Life is full of emotions; some good, some bad – some just average. It’s absolutely human to be happy or sad, frustrated or elated, and if we didn’t experience a spectrum of moods we’d be automatons without a care in the world.
Pro cycling is a sport of emotion, and the riders expose their feelings upon crossing the finish line, often suffering from both physical and psychological exhaustion.
So it was that Australian rider Michael Matthews sat in a gutter, trying to keep to himself, after finishing seventh place during Wednesday’s sprint into Colmar. Matthews’s Sunweb team had ridden the front in the final 20 kilometers, hoping to set him up for the win. He was fast, but six riders finished ahead of him. And he was upset, dreadfully upset in fact.
But Matthews is a professional, he needed to cool down after a hot stage, and so that’s what he did. Eventually.
He put his hands in his face and possibly even shed a tear. He’s done that before and he’ll probably do it again. Matthews takes his racing seriously and makes all the sacrifices he has to in order to be the best he can possibly be.
When it goes wrong, he takes it personally.
While the media waited to get a few quotes, he avoided the stares and just looked down, reflecting on the work of his Sunweb teammates, and what had happened only minutes earlier. The team was entirely committed to his cause. But in the sprint, another one won by Peter Sagan, things didn’t go well. The simple fact is, he stuffed it up.
Others shrug their shoulders and tell us, “That’s cycling.” Some even bore us rotten with that ragged old quote: “We’ll just take it day by day.” But Matthews, although sullen, morose even, didn’t have to say much for us to realize how personally he took the loss.
“At the moment,” he said, “I’m getting a bit confused in the sprints for some reason.”

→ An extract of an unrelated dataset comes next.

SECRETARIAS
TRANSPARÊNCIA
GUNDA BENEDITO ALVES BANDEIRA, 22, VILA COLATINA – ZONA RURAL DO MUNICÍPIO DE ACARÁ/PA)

Watch the replay, read the race report, discover more details of what happened but to paraphrase the scene in relation to Matthews, the stage went roughly like this:
When the route was announced, he saw stage five and thought: “Perfect. Ideal for me.”
Just after the Tour de Suisse, team staff drove the stage 5 course, took notes, and planned their attack.

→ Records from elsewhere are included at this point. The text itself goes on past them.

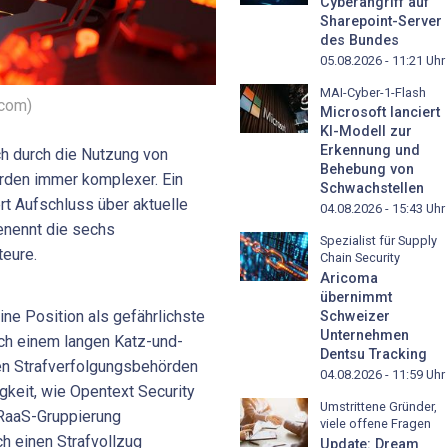
Cyberangriff auf
Sharepoint-Server
des Bundes
05.08.2026 - 11:21
Uhr
MAI-Cyber-1-Flash
.com)
Microsoft lanciert
KI-Modell zur
Erkennung und
h durch die Nutzung von
Behebung von
erden immer komplexer. Ein
Schwachstellen
rt Aufschluss über aktuelle
04.08.2026 - 15:43
Uhr
enennt die sechs
Spezialist für Supply
eure.
Chain Security
Aricoma
übernimmt
ine Position als gefährlichste
Schweizer
Unternehmen
ch einem langen Katz-und-
Dentsu Tracking
en Strafverfolgungsbehörden
04.08.2026 - 11:59
Uhr
keit, wie Opentext Security
Umstrittene Gründer,
e RaaS-Gruppierung
viele offene Fragen
h einen Strafvollzug
Update: Dream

When the bunch arrived on the last of four climbs, a sea of red Sunweb jerseys flooded the front of the peloton and set a solid pace.
Down the hill. Onto the streets of Colmar. Speeding to the finish, around a few corners and through a roundabout, and then it was time to sprint.

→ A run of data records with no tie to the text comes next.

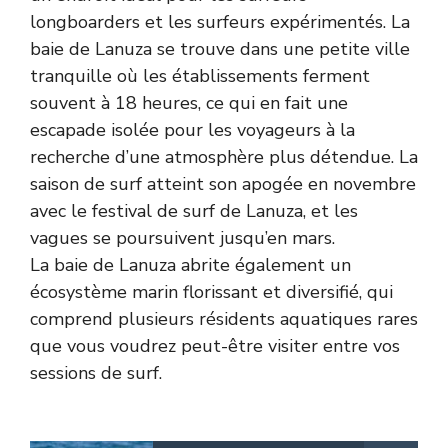
longboarders et les surfeurs expérimentés. La
baie de Lanuza se trouve dans une petite ville
tranquille où les établissements ferment
souvent à 18 heures, ce qui en fait une
escapade isolée pour les voyageurs à la
recherche d’une atmosphère plus détendue. La
saison de surf atteint son apogée en novembre
avec le festival de surf de Lanuza, et les
vagues se poursuivent jusqu’en mars.
La baie de Lanuza abrite également un
écosystème marin florissant et diversifié, qui
comprend plusieurs résidents aquatiques rares
que vous voudrez peut-être visiter entre vos
sessions de surf.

Until the 3km-to-go mark, everything had gone right for Matthews. The closer it got to the sprint, however, the more it started to unravel. He said he was “quite good,” that there were “some crazy moves,” that he was “pushed back,” that it was “a washing machine.”
Matthews’s emotions were on display. And Michael had to sit there on the bike, cooling down with his head tilting down, wishing he didn’t see the scrum of people ready to tackle him with questions.
He didn’t hide but he wasn’t happy.
“I just need to get my head in the right place and keep trying but this is definitely not what I wanted today,” he said.
It was a scene reminiscent of stage 10 in 2017. Back then, during his first year with Team Sunweb, he turned up at the Tour fully motivated. In peak form, he was the outright leader. He never hid his intentions: he wanted to win the green jersey. And when he faltered his emotions were on display.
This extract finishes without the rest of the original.